Tuesday, 15 March 2011

Unit Tests and Specifications

I came across this the other day whilst watching a Google Tech Talk on youtube. The lecturer, Misko Hevery, was talking about writing testable code – something in which I’ve a great interest and, half way through his lecture, he started talking about specifications. At first this seemed to confuse half the audience in that they seemed to assume that the lecturer was talking about artifacts such as Requirements, or Functional Design specifications which were the sort of thing that was usually written in Word before the advent of UML (or Booch / OMT if you’re that old). What he was actually talking about was the formalisation of unit tests using a scenario based naming framework.

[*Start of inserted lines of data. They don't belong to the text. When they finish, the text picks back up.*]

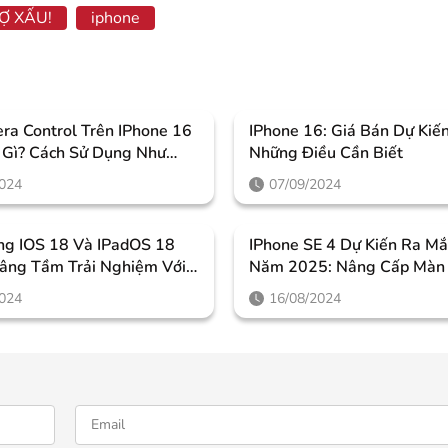
NỢ XẤU!
iphone
ra Control Trên IPhone 16
IPhone 16: Giá Bán Dự Kiế
à Gì? Cách Sử Dụng Như
Những Điều Cần Biết
?
2024
07/09/2024
ng IOS 18 Và IPadOS 18
IPhone SE 4 Dự Kiến Ra M
Nâng Tầm Trải Nghiệm Với
Năm 2025: Nâng Cấp Màn
h Năng Đột Phá Mới
OLED Và Tích Hợp Apple
2024
16/08/2024
Intelligence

What do I mean be this? Well I’ll pinch his example to demonstrate… Suppose you have an object called MailReader and it has a method named:
public void sync(Pop3 pop3). 
If I was coding this, my usual tack would be to write a bit of skeletal code and then to write my first test, probably named:

@Test public void testSync() {};

I would run the test and figure out that my method roughly worked in the ‘happy flow’ scenario. I would then look at all the possible input values, edge cases and error flows writing a simple test for each one. As all the tests are very similar to each other, I’d probably use a bit of cut ‘n’ paste Cargo Cult coding and end up with a whole set of similarly named unit tests:
@Test public void testSync1() {};
@Test public void testSync2() {};
@Test public void testSync3() {};
@Test public void testSync20() {};
This method works for me: all test scenarios are covered and I’m pretty certain that my code works.

The downside of this method is that you end up with a bunch of working tests, whose method names do not convey any information about what’s going on.

Now, the lecturer was basically proposing that each test method name related the particular scenario it’s testing, so instead of testSync() and testSync1() etc. we write something like:
@Test public void testSyncMailboxContainsMessages() {}
@Test public void testSyncMailboxIsEmpty() {}
@Test public void testSyncMailboxContainsOneMessage() {}
@Test public void testSyncExceptionIsThrown() {}
The point being is that I’d end up with the same number of tests as my old cut ‘n’ paste method doing the same jobs, but my code would be clearer and more maintainable, especially by other programmers, as each test method would cover precisely one scenario and there would be no confusion about what that scenario was.

There are a couple of things I don’t like about it (and I’m being very picky here): firstly although the name specifications covers what we are doing, it is confusing (although I can’t think of a better name) and secondly, you will have a Unit test that contains a bunch of very long method names, which to me looks ugly (although testSync5() looks uglier).

So, have I got this right, or have I missed the point. Feel free to let me know.